Book review: Mary Mary by James Patterson

Yes, it was 413 pages long, but don't let that fool you - I finished this piece of fluff in less than a day and still managed to get everything else that I cram into a day done - including watching several hours of tv, going to two doctors appointments, and a myriad of other things. So it wasn't exactly heavy going. Furthermore, while it wasn't so awful I wanted to put it down (which is how I felt about the last James Patterson I read, 4th of July), I only read it yesterday and I've already forgotten it. So "memorable" isn't going down as one the Mary Mary's finer qualities. Aside from that, the whole experience was relatively inoffensive, not overly time consuming and contained moments where I almost found it interesting. However, I just can't wrap my head around how this guy is such a consummate best seller. I'd probably have so much more time for him if he was just some second rate, independently published thriller author who was to be found solely in dingy little bookstores - it might actually force him to put some effort in.

Book review: A Thin Dark Line by Tami Hoag

A Thin Dark Line is the quintessential textbook thriller. It had all the correct elements in all the correct places, and while it wasn’t a dazzling literary work, it kept me relatively interested and it wasn’t an effort to finish the thing in two days, which in my opinion is as a thriller should be. It was light, fluffy, and only slightly annoying, and it had a relatively unexpected twist and completely predictable sex scenes. All in all, an excellent example of an airport novel.

Book review: Trouble by Jesse Kellerman

A New York night.

A beautiful woman.


Hmmm. I realise that is a fairly insipid way to begin a book review, but to be honest the book didn’t really inspire me to rave about it. In the beginning, it was barely keeping me turning the pages, and that ain’t no great shakes for a thriller! But it did pick up and become mildly interesting for a moment or two. In a sort of limp, half hearted way. And the writing was slightly above par. In fact, I think that’s why I feel so lack-luster about the whole experience... because Jesse Kellerman appears to be a cut above when it comes to making okay bits of prosy-sounding metaphor, so it just seems wasted that this was what came out. That said, for a while during the reading process, I was vaguely interested, and, in the end, I only felt the need to abandon it for mindless televisual entertainment once or twice.
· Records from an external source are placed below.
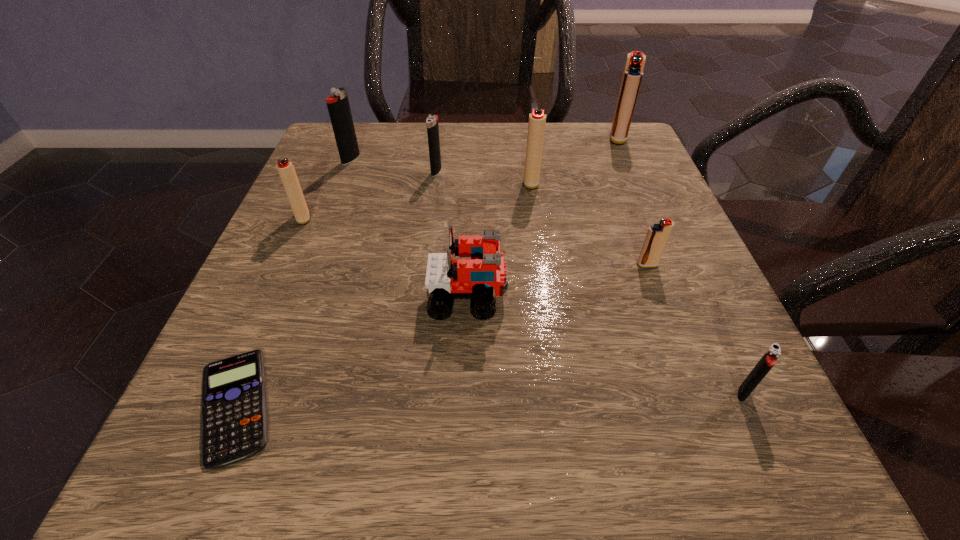 At what (x,y) coordinates should I click in order to perform the action: click on the fifth object from right to left. Please return your answer as a coordinate pair (x, y). This screenshot has height=540, width=960. Looking at the image, I should click on (446, 278).

You are a GUI agent. You are given a task and a screenshot of the screen. Output one action in this format:
    pyautogui.click(x=<x>, y=<y>)
    Task: Click on the red Lego
    The height and width of the screenshot is (540, 960).
    Given the screenshot: What is the action you would take?
    pyautogui.click(x=446, y=278)

The height and width of the screenshot is (540, 960). Identify the location of the third red igniter from left to right. (657, 236).

Find the location of a particular element. This screenshot has height=540, width=960. the fifth igniter from left to right is located at coordinates (657, 236).

Locate an element on the screen. the rightmost black igniter is located at coordinates (769, 359).

I want to click on the nearest igniter, so click(769, 359).

Identify the location of the shortest object. coord(234,420).

At what (x,y) coordinates should I click in order to perform the action: click on blue calculator. Please return your answer as a coordinate pair (x, y). This screenshot has height=540, width=960. Looking at the image, I should click on coord(234,420).

At what (x,y) coordinates should I click in order to perform the action: click on free space located 0.100m on the front of the tallest igniter. Please return your answer as a coordinate pair (x, y). This screenshot has height=540, width=960. Looking at the image, I should click on (632, 171).

Identify the location of vacant space located 0.110m on the back of the third nearest red igniter. (526, 146). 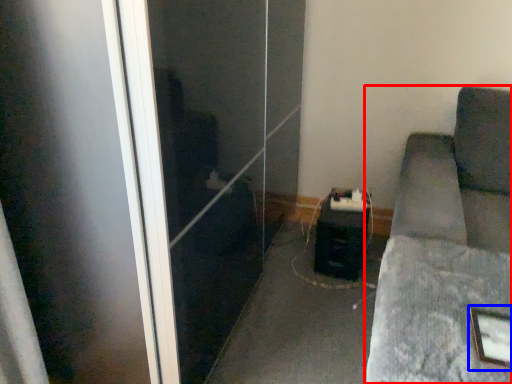 Question: Which point is further to the camera, furniture (highlighted by a red box) or picture frame (highlighted by a blue box)?

Choices:
 (A) furniture
 (B) picture frame

Answer: (B) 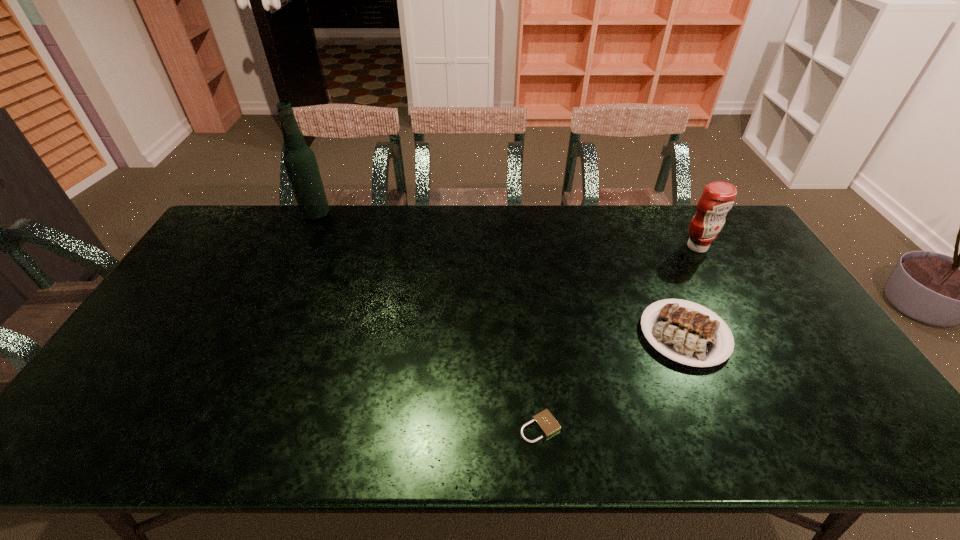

Book review: The Da Vinci Code by Dan Brown

This book rated number one on the 2006 Angus and Robinson Top 100 book recommendations... so I’ll clearly state that either: Angus and Robinson have been sorely misled, or the Australian reading public have a lot to answer for. While Dan Brown-bashing is a popular pastime amongst those sneeringly referred to as the “literary elitist snobs”, I’m totally not afraid to side myself whole-heartedly with the snobs. And it’s not that I’m a resentful wanna-be unpublished author, or a jealous contemporary, or that I was someone who had a go before ACTUALLY reading the thing. I just really didn’t like it. The Da Vinci Code was spewed by Dan Brown and then published by Transworld Publishing. It took the world by storm and everybody loved it but me and some other people.

Book review: Map of Bones by James Rollins

Poor James Rollins. He wanted to be the next Dan Brown with this little historico-conspiracy-theory set in the Vatican and a host of other exotic locations, impossibly laden with handsome brave protagonists. And so many plot twists your head will spin—while the rest of your mind thinks “how do they DO it in just four days?”. I’ve never read Mr Rollins before... he was the least offensive selection in the book exchange at the hostel I was staying in at the time, and while he didn’t inspire feelings of nausea in me the way James Patterson does, I still don’t think I’d leap at the chance to purchase any of his previous six novels for more than a dollar.